L’agneau de Dieu – Jean 1.29

Lorsque nous lisons le premier chapitre de l’Évangile de Jean, nous y apprenons que Jean-Baptiste fut envoyé par Dieu pour rendre témoignage à la lumière afin que tous crussent par lui (Jn 1.6-8). C’est pourquoi les autres évangiles affirment qu’il était le messager envoyé pour préparer le chemin du Seigneur (Ma 1.2-3).

Jean-Baptiste avait déjà rencontré Jésus lors de son baptême et Dieu lui avait confirmé que Jésus était véritablement le Fils de Dieu. C’est à cela qu’il fait allusion lorsqu’il mentionne qu’il a vu l’Esprit descendre du ciel comme une colombe qui s’est posée sur lui (Jn 1.32-33).

Pour comprendre la signification de ce que Jean affirmait en disant « Voici l’agneau de Dieu », il faut connaître les textes de l’Ancien Testament ainsi que la signification de la place que prend l’agneau à titre de sacrifice pour le pardon des péchés.

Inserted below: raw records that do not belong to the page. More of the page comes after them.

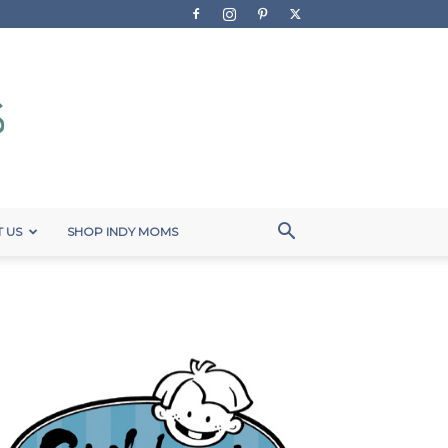
 US
SHOP INDY MOMS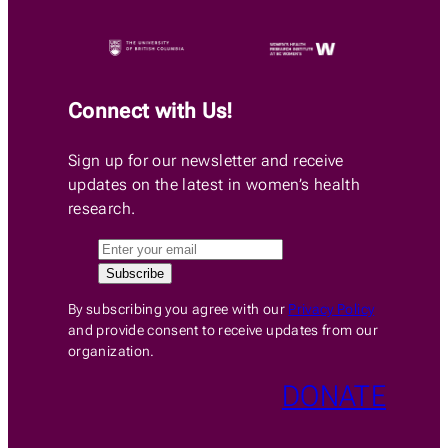
Connect with Us!
Sign up for our newsletter and receive
updates on the latest in women’s health
research.
By subscribing you agree with our
Privacy Policy
and provide consent to receive updates from our
organization.
DONATE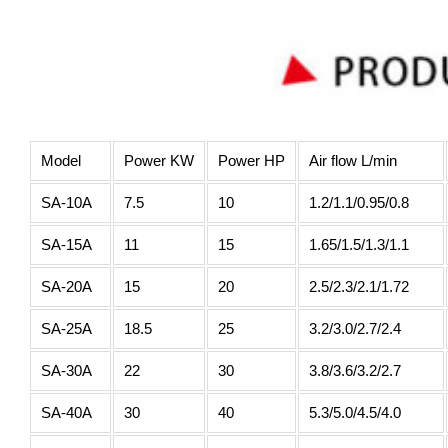
Model
Power KW
Power HP
Air flow L/min
SA-10A
7.5
10
1.2/1.1/0.95/0.8
SA-15A
11
15
1.65/1.5/1.3/1.1
SA-20A
15
20
2.5/2.3/2.1/1.72
SA-25A
18.5
25
3.2/3.0/2.7/2.4
SA-30A
22
30
3.8/3.6/3.2/2.7
SA-40A
30
40
5.3/5.0/4.5/4.0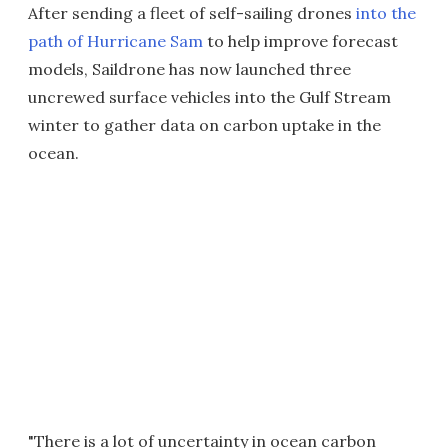
After sending a fleet of self-sailing drones
into the
path of Hurricane Sam
to help improve forecast
models, Saildrone has now launched three
uncrewed surface vehicles into the Gulf Stream
winter to gather data on carbon uptake in the
ocean.
"There is a lot of uncertainty in ocean carbon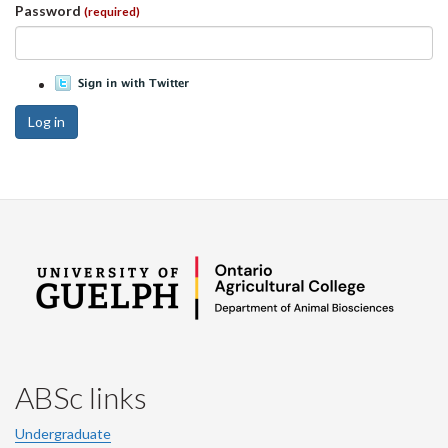
Password
(required)
Log in
ABSc links
Undergraduate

En regardant le récit de la sortie d’Égypte. Nous remarquons que le peuple d’Israël était sous l’esclavage des Égyptiens et qu’il souffrait grandement de cette situation. Afin de démontrer sa puissance, l’Éternel avait affligé de plusieurs plaies les Égyptiens. Finalement, Dieu demanda au peuple d’Israël de choisir un agneau ou un chevreau sans défauts par maison (Exode 12.3-5). Par la suite, il a été demandé aux Israélites d’égorger leur agneau et de mettre son sang sur les cadrages de la porte de chaque maison, de le rôtir au feu et de le manger (Exode 12.6-11). Le sang sur les cadres de portes allait servir de signe pour indiquer à Dieu quelle maison épargner durant la nuit afin que Dieu fasse mourir les premiers-nés des Égyptiens tout en épargnant les ainés se trouvant dans les maisons marquées par le sang (v. 12-13). Cette journée est depuis lors célébrée et se nomme la Pâque, c’est l’une des 7 fêtes que l’Éternel demande à Israël de pratiquer (Lév. 23.5). Notons que l’agneau est utilisé dans l’Ancien Testament comme sacrifice pour l’expiation des péchés (Lév. 4.35).

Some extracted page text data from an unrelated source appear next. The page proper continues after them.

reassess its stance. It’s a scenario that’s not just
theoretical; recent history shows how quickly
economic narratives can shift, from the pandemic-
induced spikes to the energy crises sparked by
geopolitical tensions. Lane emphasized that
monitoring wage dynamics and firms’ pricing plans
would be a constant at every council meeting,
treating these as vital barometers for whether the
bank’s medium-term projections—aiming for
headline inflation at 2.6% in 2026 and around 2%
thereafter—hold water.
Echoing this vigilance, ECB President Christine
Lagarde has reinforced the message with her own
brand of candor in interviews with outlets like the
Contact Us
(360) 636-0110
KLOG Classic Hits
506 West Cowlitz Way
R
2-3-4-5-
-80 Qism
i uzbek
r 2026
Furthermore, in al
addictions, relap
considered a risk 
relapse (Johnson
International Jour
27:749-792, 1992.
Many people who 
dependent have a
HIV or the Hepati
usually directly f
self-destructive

Lorsque Dieu demanda à Abraham d’offrir en sacrifice son fils unique (Ge 22.1-2), nous constatons la foi d’Abraham et de son obéissance envers son Dieu. Il accepta cette demande et lorsque son fils Isaac demanda où est l’agneau pour l’holocauste, Abraham répondit que Dieu se pourvoira lui-même de l’agneau pour l’holocauste (Ge 22.7-8).

Voilà donc qu’avec Jean-Baptiste nous retrouvons l’agneau que Dieu a choisi pour la rémission des péchés. Le prophète Ésaïe dans l’une de ses prophéties a affirmé en parlant de Jésus « Nous étions tous errants comme des brebis, nous suivions chacun son propre chemin, et l’Éternel a fait venir sur lui l’iniquité de nous tous… Or il a plu à l’Éternel de le frapper; il l’a mis dans la souffrance. Après avoir offert sa vie en sacrifice pour le péché, il se verra de la postérité, il prolongera ses jours, et le bon plaisir de l’Éternel prospérera dans ses mains. » (Ésaïe 53.6; 10).

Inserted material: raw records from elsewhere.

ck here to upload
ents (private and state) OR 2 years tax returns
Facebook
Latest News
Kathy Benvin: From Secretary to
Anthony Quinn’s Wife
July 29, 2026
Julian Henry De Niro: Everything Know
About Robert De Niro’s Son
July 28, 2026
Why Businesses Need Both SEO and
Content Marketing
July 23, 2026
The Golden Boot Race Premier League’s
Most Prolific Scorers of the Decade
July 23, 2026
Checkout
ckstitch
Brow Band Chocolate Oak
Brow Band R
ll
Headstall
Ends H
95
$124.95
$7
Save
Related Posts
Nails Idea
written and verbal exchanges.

Jean-Baptiste annonçait donc à ceux qui étaient avec lui ce que Jésus allait accomplir sur la croix. Cette affirmation que Jésus était l’agneau de Dieu était le sujet de l’espérance de tous ceux qui mettaient leur confiance dans la Parole de Dieu. C’est pourquoi nous lisons que deux des disciples de Jean choisirent de suivre Jésus.

Il est également mentionné que Jésus, l’agneau immolé est digne de recevoir puissance, et richesse, et sagesse, et force, et honneur, et gloire, et louange (Apoc. 5.12). Oui! Jésus est mort à la croix, mais Dieu n’a pas permis qu’il demeure dans la mort. Jésus est ressuscité et bientôt ceux qui ont mis leur foi en lui seront rassemblés pour la plus grande célébration que l’histoire du monde n’a jamais connue. Ce sera les noces de l’Agneau, l’occasion de se réjouir et de faire éclater notre joie en lui donnant gloire (Apoc. 19.7)!